EXERCISE DIRECTIONS: Report the lines of the data below that contain the string "telefone".

RECORD EXCERPTS:
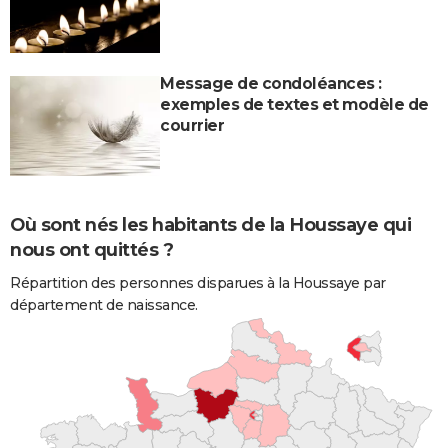
Message de condoléances :
exemples de textes et modèle de
courrier
Où sont nés les habitants de la Houssaye qui
nous ont quittés ?
Répartition des personnes disparues à la Houssaye par
département de naissance.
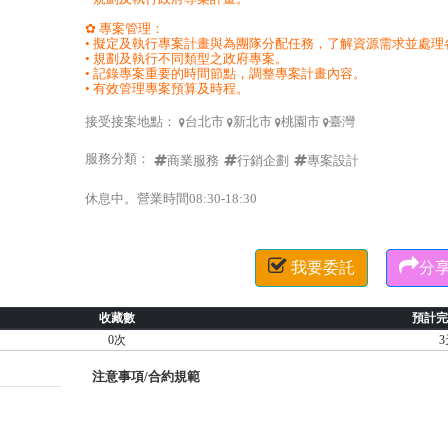
✿ 專案管理：
• 擬定及執行專案計畫與為團隊分配任務，了解資源需求並處理
• 規劃及執行不同類型之政府專案。
• 記錄專案重要的時間節點，調整專案計畫內容。
• 有效管理專案預算及時程。
接受接案地點：
台北市
新北市
桃園市
臺灣




服務分類：
商業服務
行銷企劃
專案設計
休息中。營業時間08:30-18:30


我要委託
分
收藏數
預計完
0次
3
注意事項/合約規範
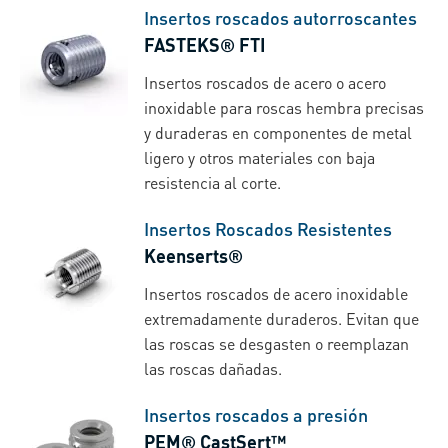
Insertos roscados autorroscantes
FASTEKS® FTI
Insertos roscados de acero o acero
inoxidable para roscas hembra precisas
y duraderas en componentes de metal
ligero y otros materiales con baja
resistencia al corte.
Insertos Roscados Resistentes
Keenserts®
Insertos roscados de acero inoxidable
extremadamente duraderos. Evitan que
las roscas se desgasten o reemplazan
las roscas dañadas.
Insertos roscados a presión
PEM® CastSert™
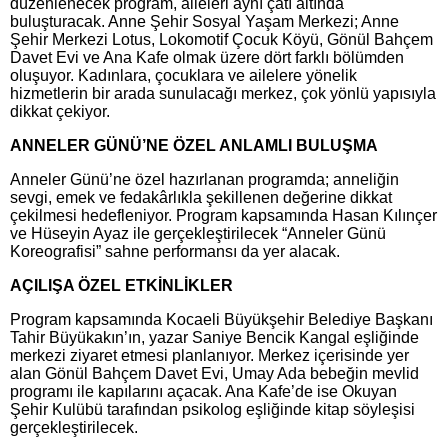
düzenlenecek program, aileleri aynı çatı altında
buluşturacak. Anne Şehir Sosyal Yaşam Merkezi; Anne
Şehir Merkezi Lotus, Lokomotif Çocuk Köyü, Gönül Bahçem
Davet Evi ve Ana Kafe olmak üzere dört farklı bölümden
oluşuyor. Kadınlara, çocuklara ve ailelere yönelik
hizmetlerin bir arada sunulacağı merkez, çok yönlü yapısıyla
dikkat çekiyor.
ANNELER GÜNÜ’NE ÖZEL ANLAMLI BULUŞMA
Anneler Günü’ne özel hazırlanan programda; anneliğin
sevgi, emek ve fedakârlıkla şekillenen değerine dikkat
çekilmesi hedefleniyor. Program kapsamında Hasan Kılınçer
ve Hüseyin Ayaz ile gerçekleştirilecek “Anneler Günü
Koreografisi” sahne performansı da yer alacak.
AÇILIŞA ÖZEL ETKİNLİKLER
Program kapsamında Kocaeli Büyükşehir Belediye Başkanı
Tahir Büyükakın’ın, yazar Saniye Bencik Kangal eşliğinde
merkezi ziyaret etmesi planlanıyor. Merkez içerisinde yer
alan Gönül Bahçem Davet Evi, Umay Ada bebeğin mevlid
programı ile kapılarını açacak. Ana Kafe’de ise Okuyan
Şehir Kulübü tarafından psikolog eşliğinde kitap söyleşisi
gerçekleştirilecek.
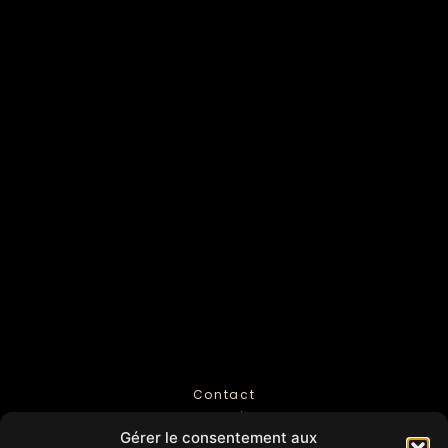
Contact
Mentions légales
Gérer le consentement aux
Politique de Confidentialité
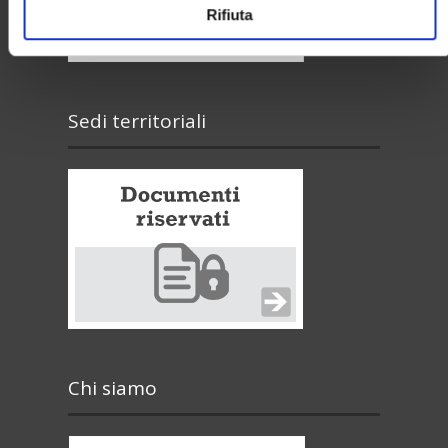
Rifiuta
Sedi territoriali
Chi siamo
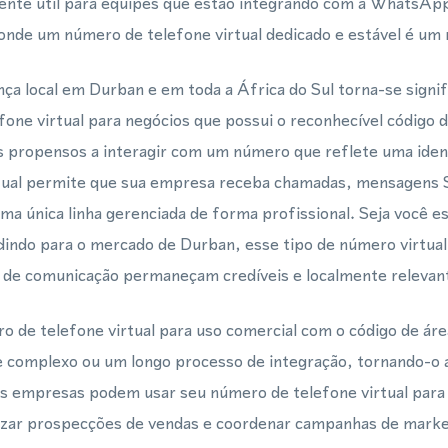
nte útil para equipes que estão integrando com a WhatsAp
de um número de telefone virtual dedicado e estável é um r
a local em Durban e em toda a África do Sul torna-se signif
ne virtual para negócios que possui o reconhecível código d
s propensos a interagir com um número que reflete uma ident
tual permite que sua empresa receba chamadas, mensagens 
a única linha gerenciada de forma profissional. Seja você e
indo para o mercado de Durban, esse tipo de número virtu
s de comunicação permaneçam credíveis e localmente relevan
 de telefone virtual para uso comercial com o código de ár
 complexo ou um longo processo de integração, tornando-o 
s empresas podem usar seu número de telefone virtual para 
alizar prospecções de vendas e coordenar campanhas de marke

WRITTEN SOLUTION:
de um número de telefone virtual dedicado e estável é um r
 de telefone virtual para uso comercial com o código de ár
s empresas podem usar seu número de telefone virtual para 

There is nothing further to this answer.